Task brief = Write the records out again. Match them exactly.
*** Working data ***
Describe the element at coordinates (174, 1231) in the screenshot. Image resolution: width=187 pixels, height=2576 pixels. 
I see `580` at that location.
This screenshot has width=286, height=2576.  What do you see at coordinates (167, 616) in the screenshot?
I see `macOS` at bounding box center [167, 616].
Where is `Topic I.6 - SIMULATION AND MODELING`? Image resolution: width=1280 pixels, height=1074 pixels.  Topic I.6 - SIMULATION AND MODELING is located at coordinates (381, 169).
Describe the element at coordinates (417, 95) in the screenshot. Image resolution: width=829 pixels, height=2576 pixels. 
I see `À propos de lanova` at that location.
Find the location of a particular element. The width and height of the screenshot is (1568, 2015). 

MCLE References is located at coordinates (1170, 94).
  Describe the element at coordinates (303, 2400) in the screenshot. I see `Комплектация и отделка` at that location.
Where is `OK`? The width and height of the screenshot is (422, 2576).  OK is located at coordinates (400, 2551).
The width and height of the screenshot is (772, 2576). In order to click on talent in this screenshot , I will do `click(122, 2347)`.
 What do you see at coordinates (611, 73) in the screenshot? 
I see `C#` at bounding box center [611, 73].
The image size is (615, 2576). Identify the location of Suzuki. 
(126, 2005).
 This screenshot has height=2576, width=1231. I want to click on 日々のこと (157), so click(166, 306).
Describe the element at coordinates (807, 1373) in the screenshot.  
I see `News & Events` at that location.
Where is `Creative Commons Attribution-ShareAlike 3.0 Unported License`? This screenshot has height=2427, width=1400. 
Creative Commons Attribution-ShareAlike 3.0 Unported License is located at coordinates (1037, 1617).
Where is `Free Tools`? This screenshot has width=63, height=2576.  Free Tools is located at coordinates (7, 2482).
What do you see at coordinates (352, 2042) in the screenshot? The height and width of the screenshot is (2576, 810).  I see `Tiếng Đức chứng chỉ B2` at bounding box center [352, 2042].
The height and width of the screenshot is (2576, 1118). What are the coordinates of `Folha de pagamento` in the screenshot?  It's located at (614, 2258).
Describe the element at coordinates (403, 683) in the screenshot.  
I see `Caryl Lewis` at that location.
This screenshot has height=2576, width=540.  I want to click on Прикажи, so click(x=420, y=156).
*** End of Working data ***
Result of this exercise =
Describe the element at coordinates (174, 1231) in the screenshot. Image resolution: width=187 pixels, height=2576 pixels. 
I see `580` at that location.
This screenshot has width=286, height=2576.  What do you see at coordinates (167, 616) in the screenshot?
I see `macOS` at bounding box center [167, 616].
Where is `Topic I.6 - SIMULATION AND MODELING`? Image resolution: width=1280 pixels, height=1074 pixels.  Topic I.6 - SIMULATION AND MODELING is located at coordinates (381, 169).
Describe the element at coordinates (417, 95) in the screenshot. Image resolution: width=829 pixels, height=2576 pixels. 
I see `À propos de lanova` at that location.
Find the location of a particular element. The width and height of the screenshot is (1568, 2015). 

MCLE References is located at coordinates (1170, 94).
  Describe the element at coordinates (303, 2400) in the screenshot. I see `Комплектация и отделка` at that location.
Where is `OK`? The width and height of the screenshot is (422, 2576).  OK is located at coordinates (400, 2551).
The width and height of the screenshot is (772, 2576). In order to click on talent in this screenshot , I will do `click(122, 2347)`.
 What do you see at coordinates (611, 73) in the screenshot? 
I see `C#` at bounding box center [611, 73].
The image size is (615, 2576). Identify the location of Suzuki. 
(126, 2005).
 This screenshot has height=2576, width=1231. I want to click on 日々のこと (157), so click(166, 306).
Describe the element at coordinates (807, 1373) in the screenshot.  
I see `News & Events` at that location.
Where is `Creative Commons Attribution-ShareAlike 3.0 Unported License`? This screenshot has height=2427, width=1400. 
Creative Commons Attribution-ShareAlike 3.0 Unported License is located at coordinates (1037, 1617).
Where is `Free Tools`? This screenshot has width=63, height=2576.  Free Tools is located at coordinates (7, 2482).
What do you see at coordinates (352, 2042) in the screenshot? The height and width of the screenshot is (2576, 810).  I see `Tiếng Đức chứng chỉ B2` at bounding box center [352, 2042].
The height and width of the screenshot is (2576, 1118). What are the coordinates of `Folha de pagamento` in the screenshot?  It's located at (614, 2258).
Describe the element at coordinates (403, 683) in the screenshot.  
I see `Caryl Lewis` at that location.
This screenshot has height=2576, width=540.  I want to click on Прикажи, so click(x=420, y=156).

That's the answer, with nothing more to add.